EGO




Comúnmente, el ego es calificado como negativo. Por una parte está asociado a la idea de personas que “se consideran más importantes que las demás, que son orgullosas, interesadas, entre otras..” y por otra parte, se cree que todo lo proveniente del ego no es genuino o no responde a la autenticidad del ser. Dichas ideas son respaldadas por algunos enfoques de la psicología y por corrientes espirituales orientales, que afirman que conseguir disipar el ego es el camino de la sanación y de la liberación.


Desde la psicoterapia Gestalt el ego tiene un significado diferente y no es necesariamente negativo. El ego es definido como una coraza que vamos armando a partir de nuestra interacción con el mundo y que tiene como funciona ayudarnos a recorrer el camino, de acuerdo a lo que vamos consignando en esta estructura psicológica.


Cuando nacemos somos seres indefensos y frágiles, nos encontramos supeditados al cuidado de nuestros padres o personas a cargo, y son estas personas las encargadas de nuestra supervivencia por los primeros años de nuestra vida, supliéndonos de alimentación, refugio y afecto. Ocurre que independientemente de la buena intención de los cuidadores, van a existir momentos donde éstos no nos prestan atención como queremos o como necesitamos y empieza a surgir aquí “una forma de ser” que nos garantiza que nos presten la atención requerida.


Por ejemplo, si somos más silenciosos, papá nos va a tener paciencia y va a querer pasar tiempo con nosotros. Si nos comportamos educadamente, mamá nos va a premiar con más cariño.


Es así como empezamos a crear esta configuración alrededor de nuestro SER para asegurarnos de que vamos a ser queridos, reconocidos, cuidados y que vamos a sobrevivir. Una fachada que se alza a partir de lo que primero, otras personas consideran “debe ser” en busca de aprobación y de favorecer nuestra salud psicológica y emocional, segundo de lo que vamos aprendiendo de las vivencias y del encuentro con nuestro entorno.
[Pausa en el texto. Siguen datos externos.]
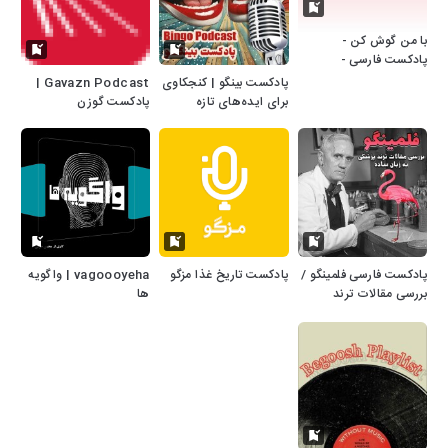
با من گوش کن -
پادکست فارسی -
Baman goosh kon
پادکست بینگو | کنجکاوی
Gavazn Podcast |
برای ایده‌های تازه
پادکست گوزن
پادکست فارسی فلمینگو /
پادکست تاریخ غذا مزگو
vagoooyeha | واگویه
بررسی مقالات ترند
ها
پزشکی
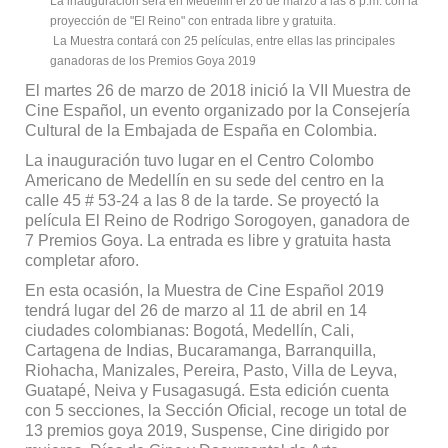
La inauguración será en Medellín el 26 de marzo a las 8 p.m. con la
proyección de "El Reino" con entrada libre y gratuita.
La Muestra contará con 25 películas, entre ellas las principales
ganadoras de los Premios Goya 2019
El martes 26 de marzo de 2018 inició la VII Muestra de
Cine Español, un evento organizado por la Consejería
Cultural de la Embajada de España en Colombia.
La inauguración tuvo lugar en el Centro Colombo
Americano de Medellín en su sede del centro en la
calle 45 # 53-24 a las 8 de la tarde. Se proyectó la
película El Reino de Rodrigo Sorogoyen, ganadora de
7 Premios Goya. La entrada es libre y gratuita hasta
completar aforo.
En esta ocasión, la Muestra de Cine Español 2019
tendrá lugar del 26 de marzo al 11 de abril en 14
ciudades colombianas: Bogotá, Medellín, Cali,
Cartagena de Indias, Bucaramanga, Barranquilla,
Riohacha, Manizales, Pereira, Pasto, Villa de Leyva,
Guatapé, Neiva y Fusagasugá. Esta edición cuenta
con 5 secciones, la Sección Oficial, recoge un total de
13 premios goya 2019, Suspense, Cine dirigido por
El ego se afianza con las interacciones y con el tiempo, se manifiesta como “el carácter” o “la personalidad” y nos empezamos a identificar desde este. Entonces, a manera de máscara, de un personaje, nos presentamos al mundo diciendo: “soy fuerte, no muestro mis sentimientos”, “soy inteligente, no me equivoco”, “soy seri@, no juego”, “soy frí@, no me enamoro”, “soy bien-portad@, apruébame”, "Yo no me enamoro", "Soy perfeccionista", etc.


Confundimos este personaje creado con nuestro SER. Llevándonos a distanciarnos de nuestra creatividad existencial, de nuestra genuinidad, de nuestra esencia y es aquí donde tendemos a confundir el EGO con algo malo, y no necesariamente, pues es esta configuración la que nos ha permitido sobrevivir a ciertos desafíos en la vida, nos ha enseñado sobre parámetros de comportamiento pero no es quien somos.


En palabras de Andrew Cohen:

“El auténtico yo es la mejor parte del ser humano. Es la parte de ti que ya se preocupa, que ya está apasionada sobre la evolución. Cuando tu auténtico yo milagroso se despierta y se vuelve más fuerte que tu ego, intentarás marcar una diferencia en el mundo. Literalmente entrarás en una alianza con el principio creativo”


La manera acertada para lidiar con el ego, es convivir con él, aprender a identificarlo y no dejar que nos limite. El ego no se puede remover de nosotros porque hace parte de nuestra estructura psicológica y tampoco queremos removerlo porque lo necesitamos: para entender situaciones, contextos y comportamientos.


Es una de las herramientas más importantes con la que contamos para adaptarnos a las demandas de la interacción. La invitación está ahí, en pensarnos el EGO como un recurso, no como nuestra definición porque somos seres ilimitados y generosos.